The matter is all the more perplexing considering that there is substantial research on organizational trust, including what trust is, how trust affects the functioning of organizations and how trust can be built, lost and repaired.3 Much of the work supports commonsense notions about how leaders can and should earn the trust of followers. One of us (Robert Hurley) developed the framework below to help leaders understand how to earn trust.4 It effectively summarizes the empirical evidence regarding trust drawn from several decades of research in fields including psychology, game theory, organizational behavior and sociology, identifying six types of signals people consider when deciding whether to trust a person, group or organization (a “trustee”):
- Common values: Does the trustee share our values and beliefs?
- Aligned interests: Do the trustee’s interests coincide rather than conflict with ours?
- Benevolence: Does the trustee care about our welfare?

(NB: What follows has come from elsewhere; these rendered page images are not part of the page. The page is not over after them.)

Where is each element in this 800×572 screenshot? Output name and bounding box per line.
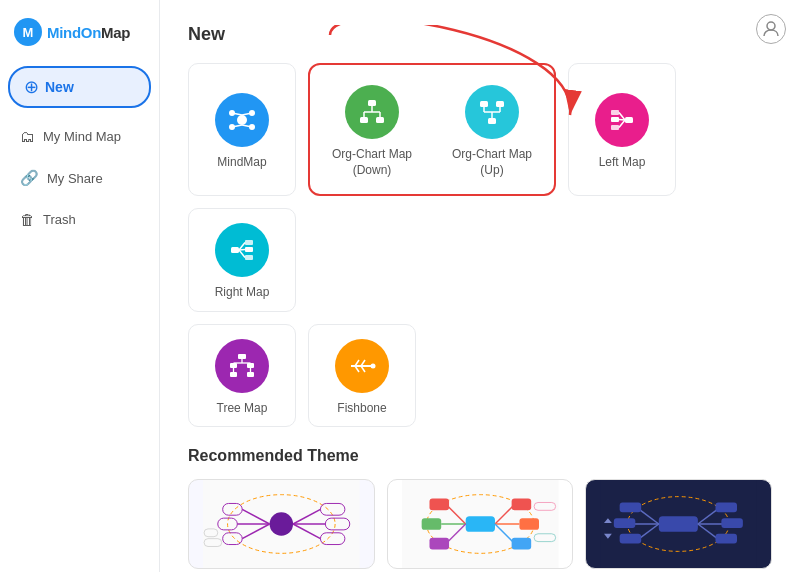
fishbone-label: Fishbone — [337, 401, 386, 417]
svg-rect-27 — [611, 125, 619, 130]
logo-icon: M — [14, 18, 42, 46]
svg-rect-97 — [620, 503, 642, 513]
svg-rect-84 — [519, 519, 539, 531]
svg-rect-17 — [488, 118, 496, 124]
logo: M MindOnMap — [0, 10, 159, 62]
sidebar-item-my-share[interactable]: 🔗 My Share — [6, 159, 153, 197]
left-map-label: Left Map — [599, 155, 646, 171]
mind-map-icon: 🗂 — [20, 128, 35, 145]
svg-rect-26 — [611, 117, 619, 122]
theme-section-title: Recommended Theme — [188, 447, 772, 465]
svg-line-30 — [619, 120, 625, 128]
map-card-org-chart-down[interactable]: Org-Chart Map(Down) — [318, 71, 426, 188]
sidebar-item-my-mind-map[interactable]: 🗂 My Mind Map — [6, 118, 153, 155]
highlight-group: Org-Chart Map(Down) Org-Chart Map (Up) — [308, 63, 556, 196]
mindmap-label: MindMap — [217, 155, 266, 171]
org-chart-up-label: Org-Chart Map (Up) — [448, 147, 536, 178]
svg-rect-99 — [620, 534, 642, 544]
share-icon: 🔗 — [20, 169, 39, 187]
new-section-title: New — [188, 24, 772, 45]
svg-point-1 — [237, 115, 247, 125]
sidebar-item-trash[interactable]: 🗑 Trash — [6, 201, 153, 238]
svg-rect-73 — [465, 517, 494, 533]
main-content: New MindMap — [160, 0, 800, 572]
svg-rect-98 — [614, 519, 636, 529]
map-grid-row2: Tree Map Fishbone — [188, 324, 772, 428]
svg-rect-34 — [245, 255, 253, 260]
new-button[interactable]: ⊕ New — [8, 66, 151, 108]
svg-rect-90 — [659, 517, 698, 533]
map-card-fishbone[interactable]: Fishbone — [308, 324, 416, 428]
svg-rect-19 — [496, 101, 504, 107]
svg-rect-82 — [429, 538, 449, 550]
svg-point-56 — [270, 513, 293, 536]
svg-rect-102 — [716, 534, 738, 544]
sidebar-item-label: My Share — [47, 171, 103, 186]
theme-grid — [188, 479, 772, 572]
sidebar-item-label: Trash — [43, 212, 76, 227]
svg-rect-24 — [625, 117, 633, 123]
svg-rect-39 — [230, 363, 237, 368]
right-map-icon-circle — [215, 223, 269, 277]
svg-rect-12 — [376, 117, 384, 123]
svg-point-135 — [767, 22, 775, 30]
svg-rect-85 — [511, 538, 531, 550]
svg-rect-31 — [231, 247, 239, 253]
tree-map-label: Tree Map — [217, 401, 268, 417]
svg-rect-10 — [368, 100, 376, 106]
svg-rect-80 — [429, 499, 449, 511]
svg-rect-11 — [360, 117, 368, 123]
map-card-tree-map[interactable]: Tree Map — [188, 324, 296, 428]
map-card-org-chart-up[interactable]: Org-Chart Map (Up) — [438, 71, 546, 188]
user-avatar[interactable] — [756, 14, 786, 44]
org-chart-up-icon-circle — [465, 85, 519, 139]
new-button-label: New — [45, 79, 74, 95]
sidebar-item-label: My Mind Map — [43, 129, 121, 144]
svg-rect-41 — [230, 372, 237, 377]
svg-rect-101 — [722, 519, 744, 529]
map-card-left-map[interactable]: Left Map — [568, 63, 676, 196]
sidebar: M MindOnMap ⊕ New 🗂 My Mind Map 🔗 My Sha… — [0, 0, 160, 572]
right-map-label: Right Map — [215, 285, 270, 301]
svg-rect-42 — [247, 372, 254, 377]
svg-rect-33 — [245, 247, 253, 252]
svg-rect-18 — [480, 101, 488, 107]
org-chart-down-icon-circle — [345, 85, 399, 139]
fishbone-icon-circle — [335, 339, 389, 393]
svg-line-37 — [239, 250, 245, 258]
svg-point-53 — [371, 363, 376, 368]
theme-card-1[interactable] — [188, 479, 375, 569]
plus-icon: ⊕ — [24, 76, 39, 98]
svg-rect-100 — [716, 503, 738, 513]
svg-rect-40 — [247, 363, 254, 368]
trash-icon: 🗑 — [20, 211, 35, 228]
theme-card-3[interactable] — [585, 479, 772, 569]
theme-card-2[interactable] — [387, 479, 574, 569]
logo-text: MindOnMap — [47, 24, 130, 41]
svg-rect-81 — [421, 519, 441, 531]
svg-rect-25 — [611, 110, 619, 115]
left-map-icon-circle — [595, 93, 649, 147]
svg-rect-38 — [238, 354, 246, 359]
map-grid: MindMap Org-Chart Map(Down) — [188, 63, 772, 312]
svg-rect-32 — [245, 240, 253, 245]
mindmap-icon-circle — [215, 93, 269, 147]
map-card-mindmap[interactable]: MindMap — [188, 63, 296, 196]
org-chart-down-label: Org-Chart Map(Down) — [332, 147, 412, 178]
map-card-right-map[interactable]: Right Map — [188, 208, 296, 312]
svg-rect-83 — [511, 499, 531, 511]
tree-map-icon-circle — [215, 339, 269, 393]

- Competence: Is the trustee capable of delivering on commitments?
- Predictability and integrity: Does the trustee abide by commonly accepted ethical standards (such as honesty and fairness), and is he or she predictable?

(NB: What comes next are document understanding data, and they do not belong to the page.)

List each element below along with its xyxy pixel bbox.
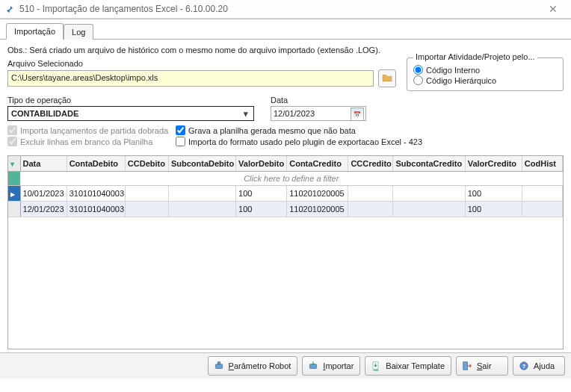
radio-codigo-interno-label: Código Interno (426, 66, 480, 75)
check-partida: Importa lançamentos de partida dobrada (7, 125, 176, 135)
help-icon: ? (518, 360, 530, 372)
cell-valordebito[interactable]: 100 (236, 202, 287, 217)
svg-text:?: ? (522, 363, 526, 370)
op-label: Tipo de operação (7, 96, 254, 105)
sair-label: Sair (477, 361, 492, 370)
folder-icon (382, 73, 392, 84)
row-handle[interactable] (8, 186, 20, 202)
cell-data[interactable]: 10/01/2023 (20, 186, 67, 202)
check-formato423[interactable]: Importa do formato usado pelo plugin de … (176, 137, 564, 146)
svg-rect-4 (463, 362, 468, 370)
date-value: 12/01/2023 (274, 109, 315, 118)
radio-codigo-hierarquico-label: Código Hierárquico (426, 76, 496, 85)
close-button[interactable]: ✕ (540, 1, 567, 17)
cell-valorcredito[interactable]: 100 (465, 202, 522, 217)
radio-codigo-interno[interactable]: Código Interno (413, 65, 557, 75)
radio-codigo-hierarquico[interactable]: Código Hierárquico (413, 75, 557, 85)
check-grava[interactable]: Grava a planilha gerada mesmo que não ba… (176, 125, 564, 135)
cell-contacredito[interactable]: 110201020005 (287, 202, 348, 217)
radio-codigo-interno-input[interactable] (413, 65, 423, 75)
download-icon (370, 360, 382, 372)
import-by-title: Importar Atividade/Projeto pelo... (413, 52, 537, 61)
grid[interactable]: ▾ Data ContaDebito CCDebito SubcontaDebi… (7, 155, 564, 349)
date-label: Data (271, 96, 366, 105)
cell-contacredito[interactable]: 110201020005 (287, 186, 348, 202)
browse-button[interactable] (378, 69, 396, 87)
radio-codigo-hierarquico-input[interactable] (413, 75, 423, 85)
chevron-down-icon: ▾ (240, 107, 252, 120)
check-formato423-label: Importa do formato usado pelo plugin de … (188, 137, 422, 146)
op-value: CONTABILIDADE (11, 109, 78, 118)
col-subcredito[interactable]: SubcontaCredito (393, 156, 465, 172)
sair-button[interactable]: Sair (456, 356, 508, 376)
titlebar: 510 - Importação de lançamentos Excel - … (0, 0, 571, 19)
check-partida-label: Importa lançamentos de partida dobrada (20, 126, 168, 135)
check-grava-label: Grava a planilha gerada mesmo que não ba… (188, 126, 356, 135)
svg-rect-0 (215, 364, 222, 369)
window-title: 510 - Importação de lançamentos Excel - … (19, 4, 540, 14)
cell-contadebito[interactable]: 310101040003 (67, 202, 125, 217)
cell-codhist[interactable] (522, 202, 562, 217)
col-valordebito[interactable]: ValorDebito (236, 156, 287, 172)
filter-funnel-cell[interactable]: ▾ (8, 156, 20, 172)
exit-icon (461, 360, 473, 372)
col-valorcredito[interactable]: ValorCredito (465, 156, 522, 172)
tab-log[interactable]: Log (64, 24, 93, 40)
grid-filter-hint[interactable]: Click here to define a filter (20, 172, 562, 186)
cell-contadebito[interactable]: 310101040003 (67, 186, 125, 202)
row-handle[interactable] (8, 202, 20, 217)
cell-valorcredito[interactable]: 100 (465, 186, 522, 202)
baixar-template-button[interactable]: Baixar Template (365, 356, 451, 376)
baixar-template-label: Baixar Template (386, 361, 445, 370)
cell-subcredito[interactable] (393, 186, 465, 202)
cell-ccdebito[interactable] (125, 186, 168, 202)
robot-icon (213, 360, 225, 372)
import-by-group: Importar Atividade/Projeto pelo... Códig… (407, 57, 564, 91)
button-bar: Parâmetro Robot Importar Baixar Template… (0, 352, 571, 379)
col-subdebito[interactable]: SubcontaDebito (168, 156, 235, 172)
check-excluir-input (7, 137, 17, 146)
cell-valordebito[interactable]: 100 (236, 186, 287, 202)
cell-subdebito[interactable] (168, 202, 235, 217)
cell-cccredito[interactable] (348, 186, 393, 202)
grid-header-row: ▾ Data ContaDebito CCDebito SubcontaDebi… (8, 156, 563, 172)
importar-label: Importar (323, 361, 354, 370)
cell-ccdebito[interactable] (125, 202, 168, 217)
check-partida-input (7, 125, 17, 135)
tab-importacao[interactable]: Importação (6, 23, 64, 40)
col-contacredito[interactable]: ContaCredito (287, 156, 348, 172)
ajuda-label: Ajuda (534, 361, 555, 370)
file-path-input[interactable]: C:\Users\tayane.areas\Desktop\impo.xls (7, 70, 374, 87)
table-row[interactable]: 10/01/2023310101040003100110201020005100 (8, 186, 563, 202)
col-codhist[interactable]: CodHist (522, 156, 562, 172)
col-contadebito[interactable]: ContaDebito (67, 156, 125, 172)
col-ccdebito[interactable]: CCDebito (125, 156, 168, 172)
calendar-icon[interactable]: 📅 (351, 108, 364, 121)
check-grava-input[interactable] (176, 125, 185, 135)
tab-strip: Importação Log (0, 22, 571, 40)
parametro-robot-label: Parâmetro Robot (229, 361, 291, 370)
tab-panel-importacao: Obs.: Será criado um arquivo de históric… (0, 40, 571, 149)
check-excluir: Excluir linhas em branco da Planilha (7, 137, 176, 146)
cell-codhist[interactable] (522, 186, 562, 202)
grid-filter-row[interactable]: Click here to define a filter (8, 172, 563, 186)
col-data[interactable]: Data (20, 156, 67, 172)
check-formato423-input[interactable] (176, 137, 185, 146)
cell-cccredito[interactable] (348, 202, 393, 217)
funnel-icon: ▾ (10, 160, 14, 168)
importar-button[interactable]: Importar (302, 356, 360, 376)
file-label: Arquivo Selecionado (7, 59, 396, 68)
ajuda-button[interactable]: ? Ajuda (513, 356, 565, 376)
check-excluir-label: Excluir linhas em branco da Planilha (20, 137, 152, 146)
op-combo[interactable]: CONTABILIDADE ▾ (7, 106, 254, 121)
import-icon (307, 360, 319, 372)
pin-icon (4, 4, 15, 14)
table-row[interactable]: 12/01/2023310101040003100110201020005100 (8, 202, 563, 217)
col-cccredito[interactable]: CCCredito (348, 156, 393, 172)
cell-subcredito[interactable] (393, 202, 465, 217)
svg-rect-1 (217, 362, 220, 364)
date-input[interactable]: 12/01/2023 📅 (271, 106, 366, 121)
parametro-robot-button[interactable]: Parâmetro Robot (208, 356, 298, 376)
cell-data[interactable]: 12/01/2023 (20, 202, 67, 217)
cell-subdebito[interactable] (168, 186, 235, 202)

- Communication: Does the trustee listen and engage in open and mutual dialogue?
In this article, we apply the framework to understand how organizations as a whole can consistently produce authentic signals of trustworthiness. To explore the processes of building, losing and repairing trust in organizations, we conducted a series of studies that enabled us to detect patterns across organizations. (See “About the Research.”) We found that building and sustaining organizational trust is different from, and not nearly as intuitive as, building and sustaining interpersonal trust. Thus, while some insights from the trust literature in psychology and management might apply, we believe that a new model is required to understand how to manage trust in large, complex organizations operating in highly diverse global environments. Such a model enables us to explore three fundamental questions:
- Why do major trust violations occur within organizations?
- Why do some organizations systematically earn and sustain stakeholder trust while others experience repeated trust violations? How can an organization weave trustworthiness into its core?
- When trust violations do occur, why are some organizations successful at repairing trust while others aren’t?
Although companies often blame trust violations on ‘rogue employees’ and ‘a few bad apples,’ our research indicates that major organizational trust violations are almost never the result of rogue actors.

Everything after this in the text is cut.